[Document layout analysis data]

§ §

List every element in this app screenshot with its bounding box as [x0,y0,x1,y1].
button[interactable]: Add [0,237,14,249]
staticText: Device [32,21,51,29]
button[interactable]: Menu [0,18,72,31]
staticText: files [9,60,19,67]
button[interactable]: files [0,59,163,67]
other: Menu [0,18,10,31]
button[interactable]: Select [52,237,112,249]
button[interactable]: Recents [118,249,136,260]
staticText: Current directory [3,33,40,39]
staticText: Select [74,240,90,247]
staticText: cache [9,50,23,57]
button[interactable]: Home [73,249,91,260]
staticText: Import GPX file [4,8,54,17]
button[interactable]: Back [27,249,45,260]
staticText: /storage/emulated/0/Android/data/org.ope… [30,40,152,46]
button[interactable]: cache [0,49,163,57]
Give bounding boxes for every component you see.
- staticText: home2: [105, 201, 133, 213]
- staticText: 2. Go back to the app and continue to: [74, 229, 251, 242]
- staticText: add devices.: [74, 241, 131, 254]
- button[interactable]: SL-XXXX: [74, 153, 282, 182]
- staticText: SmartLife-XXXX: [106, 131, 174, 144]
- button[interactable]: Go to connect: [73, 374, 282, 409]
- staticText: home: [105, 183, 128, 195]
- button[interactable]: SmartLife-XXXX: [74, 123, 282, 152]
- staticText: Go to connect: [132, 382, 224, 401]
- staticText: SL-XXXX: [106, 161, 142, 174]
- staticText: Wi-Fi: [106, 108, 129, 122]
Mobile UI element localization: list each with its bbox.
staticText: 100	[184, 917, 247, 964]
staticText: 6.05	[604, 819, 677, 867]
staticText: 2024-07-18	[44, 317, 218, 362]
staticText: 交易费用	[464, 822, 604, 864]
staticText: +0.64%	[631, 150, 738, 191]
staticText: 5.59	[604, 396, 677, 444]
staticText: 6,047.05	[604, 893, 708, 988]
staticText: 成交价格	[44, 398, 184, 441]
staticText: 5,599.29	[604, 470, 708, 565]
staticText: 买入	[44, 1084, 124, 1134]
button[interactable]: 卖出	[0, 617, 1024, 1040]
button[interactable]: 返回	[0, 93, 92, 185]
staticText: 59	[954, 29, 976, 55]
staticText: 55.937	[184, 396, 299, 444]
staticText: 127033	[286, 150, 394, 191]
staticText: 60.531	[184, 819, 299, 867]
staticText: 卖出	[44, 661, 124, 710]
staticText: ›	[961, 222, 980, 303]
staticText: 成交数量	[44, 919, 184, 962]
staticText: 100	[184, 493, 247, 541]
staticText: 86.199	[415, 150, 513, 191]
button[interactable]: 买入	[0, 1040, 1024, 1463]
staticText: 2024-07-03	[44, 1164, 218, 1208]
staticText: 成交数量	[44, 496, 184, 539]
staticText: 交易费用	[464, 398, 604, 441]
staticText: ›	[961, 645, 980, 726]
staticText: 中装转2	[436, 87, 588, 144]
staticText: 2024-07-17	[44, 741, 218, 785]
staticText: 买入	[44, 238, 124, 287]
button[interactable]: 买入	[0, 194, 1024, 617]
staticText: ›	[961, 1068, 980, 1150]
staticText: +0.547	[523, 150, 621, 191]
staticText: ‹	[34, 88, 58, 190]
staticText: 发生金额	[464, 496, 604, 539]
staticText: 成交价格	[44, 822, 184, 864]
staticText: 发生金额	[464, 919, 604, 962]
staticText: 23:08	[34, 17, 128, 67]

§ §

**WHAT YOU NEED TO DO**.
Working through the entries above, copy every line in which "成交数量" is found.

**ANSWER SECTION**.
staticText: 成交数量	[44, 919, 184, 962]
staticText: 成交数量	[44, 496, 184, 539]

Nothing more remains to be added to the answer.